Please click on the pdf link below to view the newsletter with images.
Sessile Serrated Polyps - Cory A. Roberts, M.D.
SESSILE SERRATED POLYPS by Cory A. Roberts, M.D.
It is difficult to find a more rapidly evolving and confusing topic than that of serrated polyps. This topic has the unenviable position of being in such flux that it is contentious and confounding for both pathologists and gastroenterologists. Not only do we struggle to recognize the morphologic differences and attempt to understand the subsequent clinical significance, we also disagree on the correct nomenclature once we can reliably distinguish the various serrated polyps. Traditionally, we have had a small group from which we could choose a name to apply to any particular polyp. The basic groups have been adenomas, hyperplastic polyps, and the relatively uncommon serrated adenoma (note the absence of the word "sessile"). The adenomatous polyps (AP) of course have low grade dysplasia by definition and are readily identified and agreed upon with little struggle. Hyperplastic polyps (HP) were always considered devoid of dysplasia, lacking the typical adenomatous cytology and featuring the classic serrated glandular architecture with prominent goblet cells. HPs were frequently small, left sided, and generally considered nonneoplastic. We did recognize that, on occasion, polyps with much of the appearance of HP were larger, right sided and sometimes given the term "atypical HP", or "giant HP". Lastly, a polyp termed "serrated adenoma" (SA) was considered to combine the serrated low-power architecture of a HP with the adenomatous cytology of an AP.
We now know that there is a group of polyps with a serrated architecture which have distinct morphologic and molecular differences from traditional HP although they share the general low-power serrated glandular lumina. These polyps are generally termed "sessile serrated adenomas" or "sessile serrated polyp" (SSP).

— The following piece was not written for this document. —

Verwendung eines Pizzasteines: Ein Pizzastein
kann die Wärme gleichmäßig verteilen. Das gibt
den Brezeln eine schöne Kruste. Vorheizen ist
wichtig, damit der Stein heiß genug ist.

SSP were first described in 1996 by Torlakovic and Snover (1) although the idea did not immediately take hold. However, in 2003 they published more of their findings and theories (this time in the pathology literature) and the world of polyps has not been the same(2).
The morphologic differences between traditional HP and SSP are many, making them quite recognizable if one is armed with the knowledge of their existence. SSP tend to have dilated basal crypts, unlike HP which tend to have long, narrow crypt bases. They also often show more prominent serrations and serrations extending deeper in the crypts relative to HP. In addition to this, the bases of the crypts in SSA are often lined by goblet cells or gastric mucinous cells. HP, in contrast, lacks both and the basal crypt area often features an undifferentiated lining cell. Perhaps the most recognizable feature of SSP is the flattening of the base of the crypt against the muscularis mucosae, often resembling the look of the letter L (or backwards L) or an upside down T.

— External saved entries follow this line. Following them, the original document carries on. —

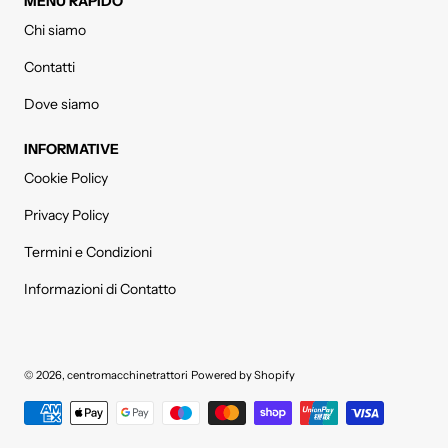
MENÙ RAPIDO
Chi siamo
Contatti
Dove siamo
INFORMATIVE
Cookie Policy
Privacy Policy
Termini e Condizioni
Informazioni di Contatto
© 2026,
centromacchinetrattori
Powered by Shopify
Metodi di pagamento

The SSP generally lack the typical features of cytologic dysplasia that we are comfortable with in adenomatous polyps, yet they carry a risk of malignancy which may be significant. They do not appear to follow the usual dysplasia to carcinoma sequence via the adenomatous polyposis coli (APC) gene of most colorectal carcinomas. Rather, they appear to follow a microsatellite instability pathway (MSI) that results in the loss of expression of many of the mismatch repair genes, demonstrated by Immunohistochemistry. These are all important points, as these polyps can occur anywhere in the colon and are not restricted to the right colon. Moreover, they are not all large, as many are much less than 10 mm.
While there is no uniformly agreed upon course of action, most agree that these polyps ought to be completely excised as they do carry a risk for malignancy and may even grow and progress more quickly than typical AP. Endoscopic follow-up would also seem reasonable, but again, there is not a widely agreed upon interval. It is difficult to imagine that we will know many of the answers to these questions in a short time, as we need to reproducibly recognize these lesions and have extended clinical follow-up to determine the natural course of these polyps. In the meantime, we need to be clear in our terminology and provide reports with the most up-to-date literature as guiance when offering this diagnosis to avoid any (more) confusion.
1. Torlakovic E, Snover DC. Serrated adenomatous polyposis in humans. Gastroenterology. 1996 Mar; 110(3):748-755.
2. Torlakovic E, Skovland E, Snover DC, et al. Morphologic reappraisal of serrated colorectal polyps. Am J Surg Pathol. 2003 Jan; 27(1):6581.
3. Goldstein N. Small Colonic Microsatellite Unstable Adenocarcinomas and High-Grade Epithelial Dysplasia in Sessile Serrated Adenoma Polypectomy Specimens. Am J Clin Pathol. 2006; 125:132-145.
4. Sheridan TB, Fenton H, et al. Sessile Serrated Adenomas With Low-and High-Grade Dysplasia and Early Carcinomas. Am J Clin Pathol. 2006; 126:564-571.
5. Cunningham KS, Riddell, RH. Serrated mucosal lesions of the colorec tum. Curr Opin Gastroenterol. 2006 Jan; 22(1):48-53.